The PIVOT operator was added to the Transact-SQL language in SQL Server 2005. It allows you to turn your row data on its side, so it can be presented as column data. This is useful when you want take unique column values and have them displayed as column headings, where the column headings are associated with summarized values displayed below each column heading. In this article I will be exploring how to use the PIVOT operator.
Syntax of PIVOT operator
The PIVOT operator allows you create multiple columns in a result set which are based on the unique column values in a source table or query.
In order to accomplish this a SELECT statement will need to contain the PIVOT operator using the following syntax:
SELECT <non-pivoted column>, [first pivoted column] AS <column name>, [second pivoted column] AS <column name>, ... [last pivoted column] AS <column name> FROM (<SELECT query that produces the data>) AS <alias for the source query> PIVOT ( <aggregation function>(<column being aggregated>) FOR [<column that contains the values that will become column headers>] IN ( [first pivoted column], [second pivoted column], ... [last pivoted column]) ) AS <alias for the pivot table> <optional ORDER BY clause>;
Where:
- [first pivoted column], [second pivoted column] and [last pivot column] – Identifies the unique column values that will be pivoted.
- <column_name> - Identifies the column alias name for the pivoted columns.
- <SELECT query that produces that data> - Identifies a query that produced the data that will be used by the PIVOT operator.
- <Alias for the query source> - Identifies the table alias name for the query that produces the data for the PIVOT operator.
- <aggregation function> - Identifies the function that will be used to aggregate the pivot column.
- <column being aggregated> - Identifies the column that will be aggregated by the PIVOT operator.
- <column that contains the values that will become column header> - Identifies the column from the query that that contains the unique column values that will be pivoted.
- <alias for the pivot table> - identifies the alias name for the table produced by the PIVOT operator.
- <optional ORDER BY clause> - identifies the columns used to sort the results produced by the PIVOT operator.
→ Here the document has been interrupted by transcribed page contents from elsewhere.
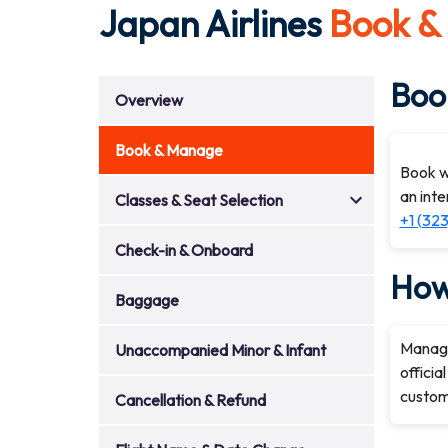
Japan Airlines
Book &
Book
Overview
Book & Manage
Book wi
an inte
Classes & Seat Selection
+1 (32
Check-in & Onboard
How
Baggage
Managi
Unaccompanied Minor & Infant
officia
custome
Cancellation & Refund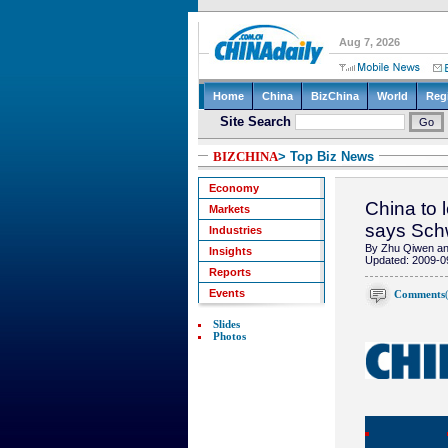
BIZCHINA
> Top Biz News
Economy
China to 
Markets
says Sc
Industries
By Zhu Qiwen and
Insights
Updated: 2009-0
Reports
Events
Comments
Slides
Photos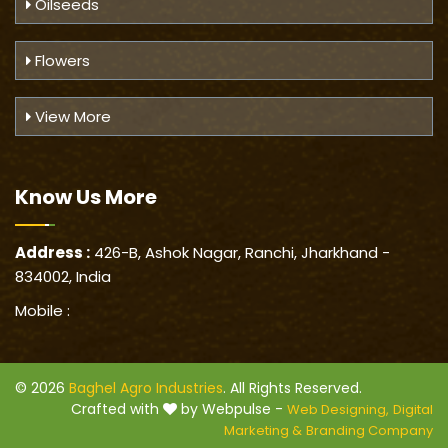
Oilseeds
Flowers
View More
Know Us
More
Address :
426-B, Ashok Nagar, Ranchi, Jharkhand -
834002, India
Mobile :
© 2026
Baghel Agro Industries
. All Rights Reserved.
Crafted with
by Webpulse -
Web Designing,
Digital
Marketing &
Branding Company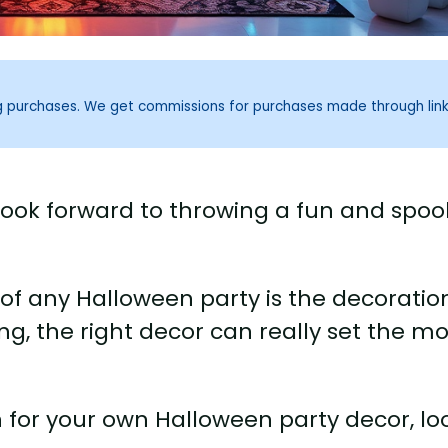
ng purchases. We get commissions for purchases made through lin
look forward to throwing a fun and spoo
f any Halloween party is the decoratio
ng, the right decor can really set the m
on for your own Halloween party decor, lo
By reviewing this syntax you can see the PIVOT operator requires a number of different TSQL statement components to perform the PIVOT operation. To better understand this syntax let's review a few examples.
Sample Data for Examples
For all the examples in the article I will be using the AdventureWorks2012 database. If you want to follow along and you don't have the AdventureWorks2012 database you can download it from this location: http://msftdbprodsamples.codeplex.com/releases/view/93587
Example of Simple Pivot Operation
For my first example I will be creating some code that does a simple PIVOT operation. But before we look at some code that uses the PIVOT operator let's review the code in Listing 1 and the output it produces in Result 1.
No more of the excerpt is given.